Each line of the data holding "informações" should be found and copied.

(Saved entries)
━━━━━━
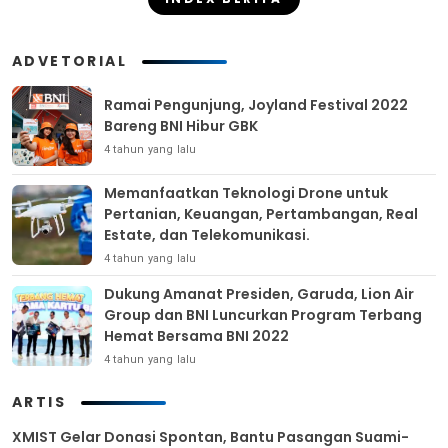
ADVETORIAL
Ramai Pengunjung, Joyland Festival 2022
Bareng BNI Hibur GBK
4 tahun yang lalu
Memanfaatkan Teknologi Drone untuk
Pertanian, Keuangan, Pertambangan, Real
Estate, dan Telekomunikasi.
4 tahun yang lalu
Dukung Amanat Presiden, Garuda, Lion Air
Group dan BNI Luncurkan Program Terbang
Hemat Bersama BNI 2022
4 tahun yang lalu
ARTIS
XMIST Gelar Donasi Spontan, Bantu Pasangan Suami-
━━━━━━
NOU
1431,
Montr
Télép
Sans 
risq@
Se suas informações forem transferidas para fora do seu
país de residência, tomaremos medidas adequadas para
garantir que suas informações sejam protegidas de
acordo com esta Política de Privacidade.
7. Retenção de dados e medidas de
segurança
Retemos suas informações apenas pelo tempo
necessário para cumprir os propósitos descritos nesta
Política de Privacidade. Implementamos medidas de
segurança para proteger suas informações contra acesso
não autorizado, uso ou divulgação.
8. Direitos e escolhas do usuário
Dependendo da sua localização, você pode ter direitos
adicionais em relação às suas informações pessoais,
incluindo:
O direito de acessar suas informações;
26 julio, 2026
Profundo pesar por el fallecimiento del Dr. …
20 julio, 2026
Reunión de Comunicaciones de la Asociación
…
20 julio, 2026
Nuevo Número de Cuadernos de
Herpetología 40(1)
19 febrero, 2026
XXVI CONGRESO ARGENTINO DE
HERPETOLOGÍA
━━━━━━
• **Result of the exercise**:
Se suas informações forem transferidas para fora do seu
garantir que suas informações sejam protegidas de
Retemos suas informações apenas pelo tempo
segurança para proteger suas informações contra acesso
adicionais em relação às suas informações pessoais,
O direito de acessar suas informações;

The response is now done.